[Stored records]
● ● ● ● ●

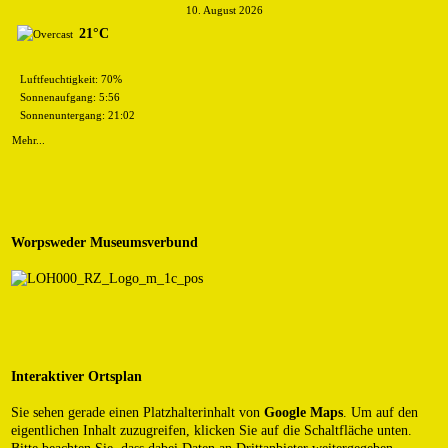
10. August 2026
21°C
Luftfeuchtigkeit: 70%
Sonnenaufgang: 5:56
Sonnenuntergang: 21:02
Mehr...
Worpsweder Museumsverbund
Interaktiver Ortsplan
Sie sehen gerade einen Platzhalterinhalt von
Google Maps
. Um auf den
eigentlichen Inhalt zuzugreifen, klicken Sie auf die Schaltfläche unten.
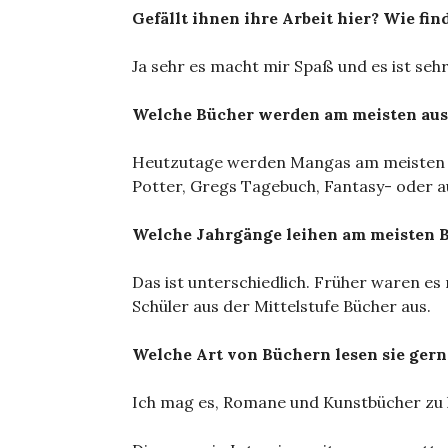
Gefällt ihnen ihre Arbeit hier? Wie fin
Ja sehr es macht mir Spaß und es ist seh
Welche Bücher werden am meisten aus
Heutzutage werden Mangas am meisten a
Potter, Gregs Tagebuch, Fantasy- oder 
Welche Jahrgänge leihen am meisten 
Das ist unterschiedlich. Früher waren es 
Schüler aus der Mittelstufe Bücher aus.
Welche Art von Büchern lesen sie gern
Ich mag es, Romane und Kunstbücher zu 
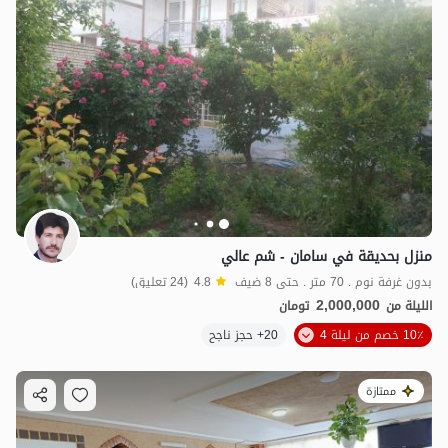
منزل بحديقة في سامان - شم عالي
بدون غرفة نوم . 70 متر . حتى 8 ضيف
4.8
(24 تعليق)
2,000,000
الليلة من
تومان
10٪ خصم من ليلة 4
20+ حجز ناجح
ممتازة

● ● ● ● ●

• AIM OF THE TASK: Look above for the line containing "Luftfeuchtigkeit: 70%", then copy exactly from it through the line containing "Gefällt ihnen ihre Arbeit hier? Wie fin", keeping both and leaving out pictures. Add nothing else.

• YOUR RESPONSE:
Luftfeuchtigkeit: 70%
Sonnenaufgang: 5:56
Sonnenuntergang: 21:02
Mehr...
Worpsweder Museumsverbund
Interaktiver Ortsplan
Sie sehen gerade einen Platzhalterinhalt von
Google Maps
. Um auf den
eigentlichen Inhalt zuzugreifen, klicken Sie auf die Schaltfläche unten.
Gefällt ihnen ihre Arbeit hier? Wie fin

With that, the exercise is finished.